In the UK east-facing rooms are very bright in the morning and cooler in the afternoon so consider when you are most likely to use the room. The light tends to be a greeny/bluey hue so choose greys with these bases, but with different intensities and saturations of colour. Warmer red-based greys like the contemporary pinks of 2017 and rosy, coppery shades also work well. If the room is quite dark it may be helpful to paint the woodwork out in a darker shade of the colour you use on the walls.
As with east-facing rooms, the light varies hugely during the day, but are conversely cool in the morning and warmer later in the day, which creates a delightful effect as we transition into the evening and artificial light comes into play, further emphasising the warmth and comfort. These are spaces which work well in neutral greys.
Bathed in sunlight all day, these are easy rooms to decorate and make any grey (or in fact any colour) you love sing.
Light or dark?
For me, I tend to use light colours where there is a lot of natural daylight and deeper more intense colours where the light levels are lower. In a very light-challenged space I tend to remove the focus from the light levels to the drama and beauty of the decoration. It’s not going to be about the view of the garden, is it, so it might as well look good on the inside! This is where your favourite rich shade or glorious statement wallpaper comes to the fore, and as this is a tiny, light-limited space, splurge on the best wallpaper and artwork you can afford because you’ll be up close and personal with it and can really enjoy it.

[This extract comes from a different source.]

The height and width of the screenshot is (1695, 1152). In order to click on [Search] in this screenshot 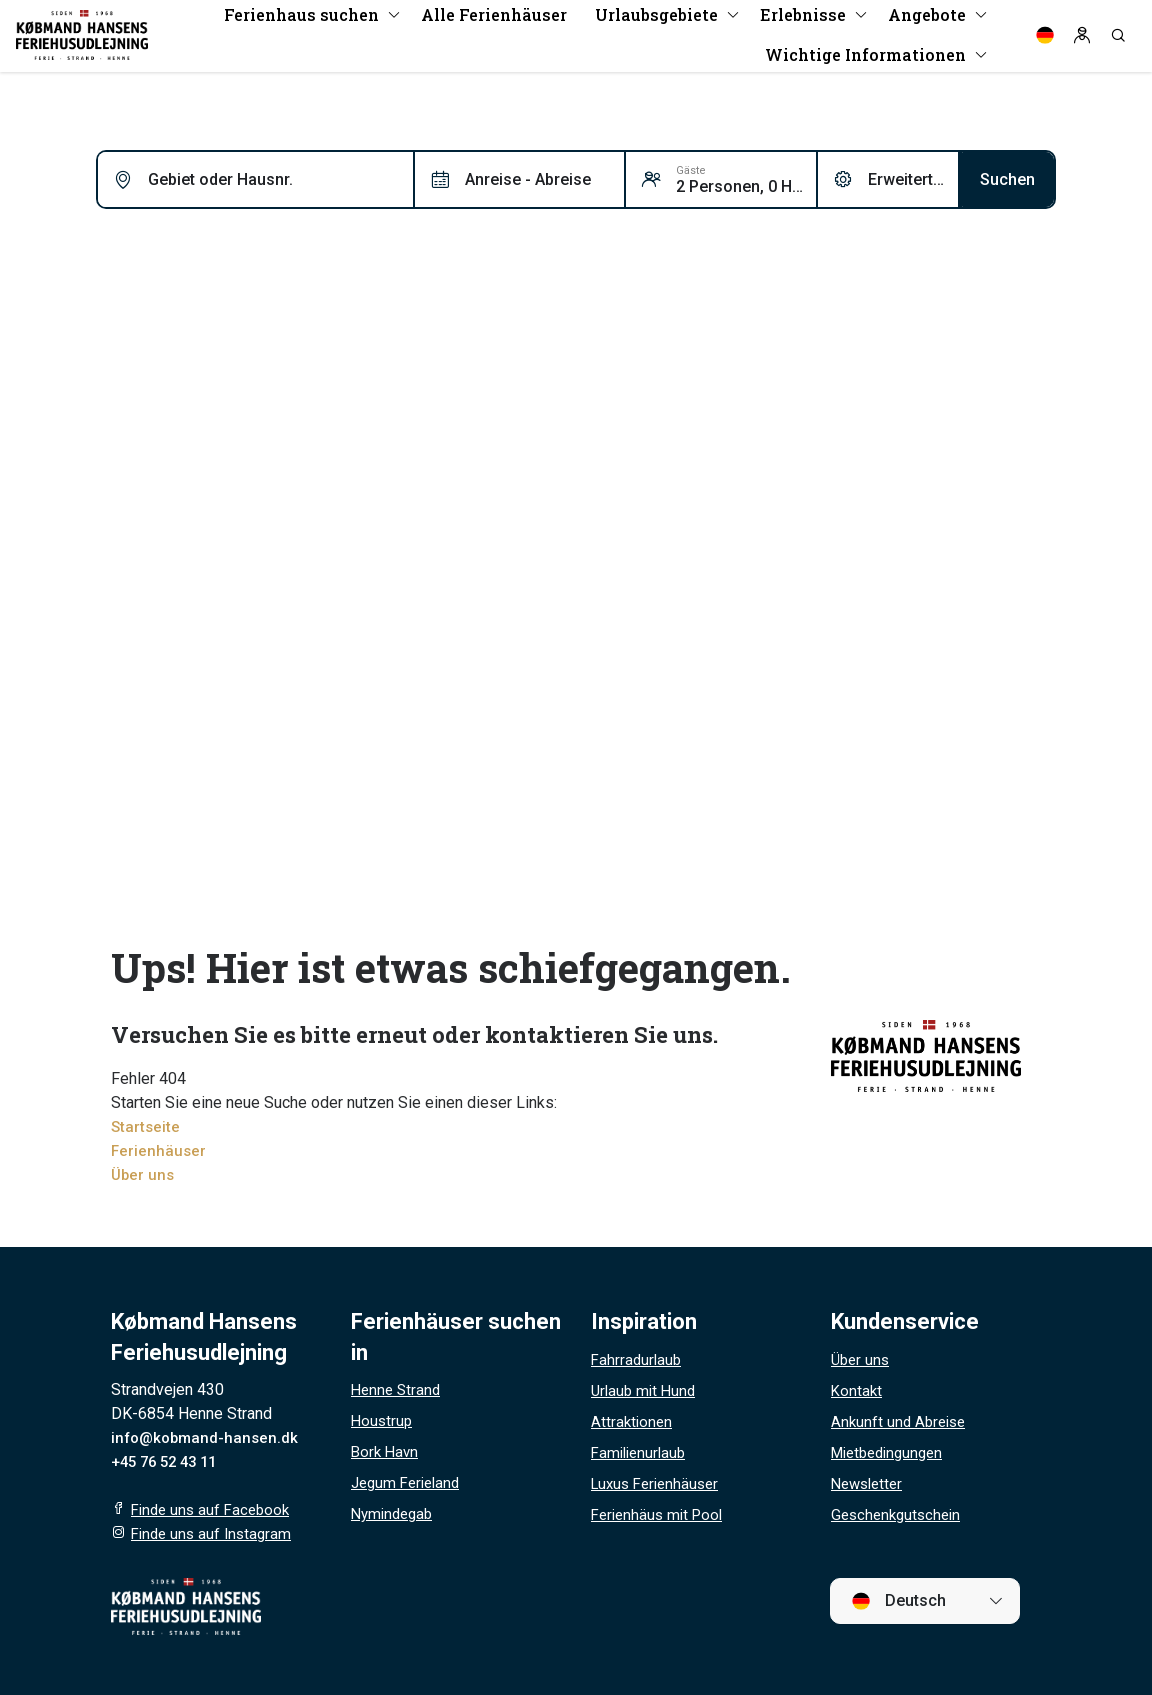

We have a house on the beach in West Sussex and it has huge windows in every room facing the pool and beach. It would be a shame NOT to paint it in clean white colours and a marine or beachy palette; it would seem odd if it were painted in deeper or more colourful shades. Instead we have fabulous colourful artwork which reflects the vibe we work, and hardworking fabrics which cope with soggy swimsuits, barbecues and the odd splash of rosé!
In the country it’s lovely to reflect the colours of the outside so a greeny or stone-based grey palette sits calmly. In the Cotswolds this will be different from Northumberland: think about your context.
And one quick word on pastiche: this probably should be reserved for another post but if you are going down a particular decorating route … beach, country etc., don’t go and buy nicnacs from the supermarket home aisle. Save your pennies and buy a piece of art you love, or a one-off you find in an antique shop or on holiday. They will add so much character to your space and make it yours, rather than another generic seaside / country home.